I suppose my ‘saga with Sears’ is continuing. Recent reports from me stated that they were to return phone calls. Since the executive office of Sears phoned me weeks ago, I have returned their phone calls SEVERAL times.

Still, I await the credit of the delivery fee ($69.00) to be credited to my account, and I AM STILL WAITING for the promised “$100 gift card.”

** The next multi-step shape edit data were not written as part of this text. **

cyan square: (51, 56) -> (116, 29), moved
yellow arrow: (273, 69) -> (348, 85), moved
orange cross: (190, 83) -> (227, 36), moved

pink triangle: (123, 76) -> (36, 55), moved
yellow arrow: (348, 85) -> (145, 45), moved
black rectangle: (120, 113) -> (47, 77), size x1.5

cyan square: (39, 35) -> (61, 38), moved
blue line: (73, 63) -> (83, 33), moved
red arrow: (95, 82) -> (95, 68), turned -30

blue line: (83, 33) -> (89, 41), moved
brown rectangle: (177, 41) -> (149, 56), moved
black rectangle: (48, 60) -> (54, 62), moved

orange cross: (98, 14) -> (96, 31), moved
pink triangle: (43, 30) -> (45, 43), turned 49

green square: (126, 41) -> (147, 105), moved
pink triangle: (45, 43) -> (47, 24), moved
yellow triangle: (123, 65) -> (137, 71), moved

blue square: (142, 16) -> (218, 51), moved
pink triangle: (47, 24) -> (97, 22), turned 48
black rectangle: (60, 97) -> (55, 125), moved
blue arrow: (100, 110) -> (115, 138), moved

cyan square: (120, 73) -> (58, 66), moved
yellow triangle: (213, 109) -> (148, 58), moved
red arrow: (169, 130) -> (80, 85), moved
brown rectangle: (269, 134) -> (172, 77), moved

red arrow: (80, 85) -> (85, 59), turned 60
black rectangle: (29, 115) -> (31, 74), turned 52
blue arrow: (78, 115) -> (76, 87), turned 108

The Sears delivery supervisor was supposed to do this. I suppose I should’ve asked, “When,” but I failed to do that.

Lessons Learned!

If only Sears would recognize, If I receive a promise, I expect it to be followed through, and I thought the “Executive offices” would be prompt and efficient with returning phone calls. Duh! I’ve yet to receive one call since they left the original message.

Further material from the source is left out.